Thanks Ben and Neil. We average 5 or 6 of us when we go out, sometimes more than 10 at a time. The more that join our local Bareskins Whatsapp group the better. I recommend if it is a genuine interest and you enjoy running then set something up. Ours took off quite fast. Will be doing our next on Saturday evening for a 6 mile circuit of our locality, so far with 4 others and hoping for a couple more yet.
Ken's post;
Knowing what I was like at 11 or 12 if I'd been presented with a compulsory naked swimming lesson I think I'd have rather drowned the moment I jumped in.
The mandatory bare chest for internal sports hall gym was the PE kit rule for the boys in my old school when I arrived from age twelve until sixteen. Most boys I knew did this without much argument. It probably wouldn't have been a good look to express a dislike for disrobing your shirt for PE and this is perhaps why it often seems like everyone was fine with it. I think the same thing goes with the school showers of the time. Who would have dared express an unwillingness to disrobe for those?

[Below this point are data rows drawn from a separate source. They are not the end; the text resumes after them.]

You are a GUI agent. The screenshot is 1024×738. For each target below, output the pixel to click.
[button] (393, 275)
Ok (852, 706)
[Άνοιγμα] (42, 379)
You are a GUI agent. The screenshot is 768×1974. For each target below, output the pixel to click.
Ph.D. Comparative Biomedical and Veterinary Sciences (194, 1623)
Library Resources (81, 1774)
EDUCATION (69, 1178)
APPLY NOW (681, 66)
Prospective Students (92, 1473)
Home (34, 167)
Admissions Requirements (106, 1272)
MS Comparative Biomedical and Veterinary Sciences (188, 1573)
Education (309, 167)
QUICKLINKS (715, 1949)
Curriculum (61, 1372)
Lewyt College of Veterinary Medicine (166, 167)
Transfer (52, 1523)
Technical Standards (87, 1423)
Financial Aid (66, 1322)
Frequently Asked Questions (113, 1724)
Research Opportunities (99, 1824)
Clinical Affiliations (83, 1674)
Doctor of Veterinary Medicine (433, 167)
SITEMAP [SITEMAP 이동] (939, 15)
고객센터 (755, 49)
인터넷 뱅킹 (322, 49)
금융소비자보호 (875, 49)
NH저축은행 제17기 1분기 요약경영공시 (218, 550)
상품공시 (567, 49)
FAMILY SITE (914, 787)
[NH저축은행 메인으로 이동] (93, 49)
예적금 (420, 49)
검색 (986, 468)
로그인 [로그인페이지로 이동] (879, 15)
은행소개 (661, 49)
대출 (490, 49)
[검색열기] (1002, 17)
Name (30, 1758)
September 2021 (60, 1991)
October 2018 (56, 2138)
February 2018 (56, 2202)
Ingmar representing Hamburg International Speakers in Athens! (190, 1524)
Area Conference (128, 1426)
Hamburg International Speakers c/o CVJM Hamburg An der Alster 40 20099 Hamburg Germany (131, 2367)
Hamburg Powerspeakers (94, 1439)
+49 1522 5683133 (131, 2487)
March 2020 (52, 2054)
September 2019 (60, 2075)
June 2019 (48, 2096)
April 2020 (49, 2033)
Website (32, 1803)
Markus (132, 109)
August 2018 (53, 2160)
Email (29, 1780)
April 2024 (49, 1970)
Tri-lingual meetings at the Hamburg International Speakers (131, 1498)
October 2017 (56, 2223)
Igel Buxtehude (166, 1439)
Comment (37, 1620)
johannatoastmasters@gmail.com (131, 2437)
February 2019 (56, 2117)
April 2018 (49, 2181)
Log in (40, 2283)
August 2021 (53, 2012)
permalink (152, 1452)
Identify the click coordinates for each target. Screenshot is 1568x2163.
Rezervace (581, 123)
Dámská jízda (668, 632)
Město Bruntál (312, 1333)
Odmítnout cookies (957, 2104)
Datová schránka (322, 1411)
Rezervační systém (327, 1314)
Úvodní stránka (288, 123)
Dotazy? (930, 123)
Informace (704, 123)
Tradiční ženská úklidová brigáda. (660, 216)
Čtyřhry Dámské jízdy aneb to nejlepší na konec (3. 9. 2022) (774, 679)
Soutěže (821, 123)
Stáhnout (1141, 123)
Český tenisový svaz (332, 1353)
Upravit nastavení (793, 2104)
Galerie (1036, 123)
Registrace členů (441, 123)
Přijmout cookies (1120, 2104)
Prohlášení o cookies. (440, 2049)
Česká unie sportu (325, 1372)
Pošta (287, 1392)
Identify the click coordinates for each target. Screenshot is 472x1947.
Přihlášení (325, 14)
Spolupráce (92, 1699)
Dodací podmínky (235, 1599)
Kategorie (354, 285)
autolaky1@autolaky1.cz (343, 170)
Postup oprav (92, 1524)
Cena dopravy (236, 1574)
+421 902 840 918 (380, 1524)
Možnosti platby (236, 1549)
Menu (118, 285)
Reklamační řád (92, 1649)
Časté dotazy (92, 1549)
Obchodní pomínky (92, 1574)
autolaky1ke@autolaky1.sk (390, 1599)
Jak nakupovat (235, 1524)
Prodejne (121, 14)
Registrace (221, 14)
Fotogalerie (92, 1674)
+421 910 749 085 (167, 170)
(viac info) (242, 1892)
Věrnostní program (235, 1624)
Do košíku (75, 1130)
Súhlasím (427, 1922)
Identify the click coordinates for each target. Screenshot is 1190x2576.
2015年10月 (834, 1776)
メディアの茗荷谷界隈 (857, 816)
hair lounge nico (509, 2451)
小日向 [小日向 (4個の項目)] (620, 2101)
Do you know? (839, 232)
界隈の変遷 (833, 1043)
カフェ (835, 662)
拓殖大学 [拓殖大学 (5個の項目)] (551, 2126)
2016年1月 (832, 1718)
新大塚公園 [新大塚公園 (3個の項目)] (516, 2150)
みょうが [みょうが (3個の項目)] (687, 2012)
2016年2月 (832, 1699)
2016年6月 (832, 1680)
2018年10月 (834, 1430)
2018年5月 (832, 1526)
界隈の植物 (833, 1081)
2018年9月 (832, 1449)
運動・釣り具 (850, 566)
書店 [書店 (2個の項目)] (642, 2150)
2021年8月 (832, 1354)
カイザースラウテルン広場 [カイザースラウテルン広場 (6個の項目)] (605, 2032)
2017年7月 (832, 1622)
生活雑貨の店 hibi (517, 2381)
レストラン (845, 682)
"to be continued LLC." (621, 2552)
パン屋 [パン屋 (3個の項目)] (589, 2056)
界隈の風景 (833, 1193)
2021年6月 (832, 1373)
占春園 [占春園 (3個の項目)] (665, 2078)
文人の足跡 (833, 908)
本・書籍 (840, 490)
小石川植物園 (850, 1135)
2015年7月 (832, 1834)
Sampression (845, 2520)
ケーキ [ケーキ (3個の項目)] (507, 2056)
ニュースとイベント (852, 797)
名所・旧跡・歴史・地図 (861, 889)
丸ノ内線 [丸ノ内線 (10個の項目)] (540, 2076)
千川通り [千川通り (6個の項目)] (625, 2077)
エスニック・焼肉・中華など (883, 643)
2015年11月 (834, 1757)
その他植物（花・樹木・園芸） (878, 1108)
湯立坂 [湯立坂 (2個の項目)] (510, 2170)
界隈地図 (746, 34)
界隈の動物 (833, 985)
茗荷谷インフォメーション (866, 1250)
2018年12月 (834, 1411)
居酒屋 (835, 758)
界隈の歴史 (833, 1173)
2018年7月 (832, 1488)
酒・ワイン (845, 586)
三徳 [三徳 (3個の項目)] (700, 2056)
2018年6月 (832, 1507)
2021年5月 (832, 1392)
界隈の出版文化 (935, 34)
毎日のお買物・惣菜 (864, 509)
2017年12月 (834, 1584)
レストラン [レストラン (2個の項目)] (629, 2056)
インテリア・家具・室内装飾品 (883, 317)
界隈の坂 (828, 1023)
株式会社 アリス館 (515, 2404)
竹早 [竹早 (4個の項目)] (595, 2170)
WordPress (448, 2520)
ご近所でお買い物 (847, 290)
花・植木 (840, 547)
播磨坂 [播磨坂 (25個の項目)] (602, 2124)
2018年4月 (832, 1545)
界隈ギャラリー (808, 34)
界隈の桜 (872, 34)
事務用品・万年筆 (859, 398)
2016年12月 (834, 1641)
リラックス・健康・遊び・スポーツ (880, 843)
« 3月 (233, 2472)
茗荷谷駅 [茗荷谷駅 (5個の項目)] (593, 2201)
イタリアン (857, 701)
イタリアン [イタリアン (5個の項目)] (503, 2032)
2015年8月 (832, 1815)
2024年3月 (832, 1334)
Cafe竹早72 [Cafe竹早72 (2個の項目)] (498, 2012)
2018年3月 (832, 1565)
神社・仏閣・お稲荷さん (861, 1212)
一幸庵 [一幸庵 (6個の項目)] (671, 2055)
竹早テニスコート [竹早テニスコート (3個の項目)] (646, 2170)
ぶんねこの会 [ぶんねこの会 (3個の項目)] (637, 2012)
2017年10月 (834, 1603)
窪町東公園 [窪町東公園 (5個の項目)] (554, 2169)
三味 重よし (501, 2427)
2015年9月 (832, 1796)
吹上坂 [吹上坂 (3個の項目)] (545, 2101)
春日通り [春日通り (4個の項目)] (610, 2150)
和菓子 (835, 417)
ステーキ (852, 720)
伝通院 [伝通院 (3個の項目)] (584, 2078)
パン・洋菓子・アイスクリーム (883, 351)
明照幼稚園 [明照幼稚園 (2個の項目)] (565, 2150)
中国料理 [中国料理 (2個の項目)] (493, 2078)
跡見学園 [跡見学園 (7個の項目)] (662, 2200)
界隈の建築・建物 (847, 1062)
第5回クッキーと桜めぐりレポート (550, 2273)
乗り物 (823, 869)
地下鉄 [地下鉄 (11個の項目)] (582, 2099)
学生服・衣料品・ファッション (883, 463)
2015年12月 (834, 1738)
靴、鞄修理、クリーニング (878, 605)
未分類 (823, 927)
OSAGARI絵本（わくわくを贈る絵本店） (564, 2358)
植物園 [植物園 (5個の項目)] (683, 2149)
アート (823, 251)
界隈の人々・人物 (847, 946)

The only time I felt excruciatingly self conscious in PE was when I threw a ball in anger and it accidentally hit someone else on the head and I was sent outside the sports hall door and had to stand there with my hands on my head for half an hour in the corridor in only my shorts and plimsolls, no top, all kinds of male and female staff and pupils going by giving me disapproving/sympathetic/amused looks. A favourite tool of one of my teachers to do that with wayward types in his class of '79.
Craig, That's good to hear. If I'd been in the area or even close I'd have joined you. Good luck!
Te bareskin running thing is yet another one of these back to nature activities that seems to have become all the rage over the past five years or so. Not that many days ago on here we also had people talking about doing barefoot running too, and you can add swimming into the mix as well with something known as wild swimming that is increasingly popular too, which is simply swimming in rivers and lakes. The latter I feel is far more risky with none of the safety features a regular pool has like lifeguards. I'd definitely consider going on a bareskin shirtless run in the company of others, but as Craig himself says, and I agree, I'd not be brave enough to do it on my own for fear of some of the looks I'd receive, even on a spring afternoon, never mind around midnight on a winters one.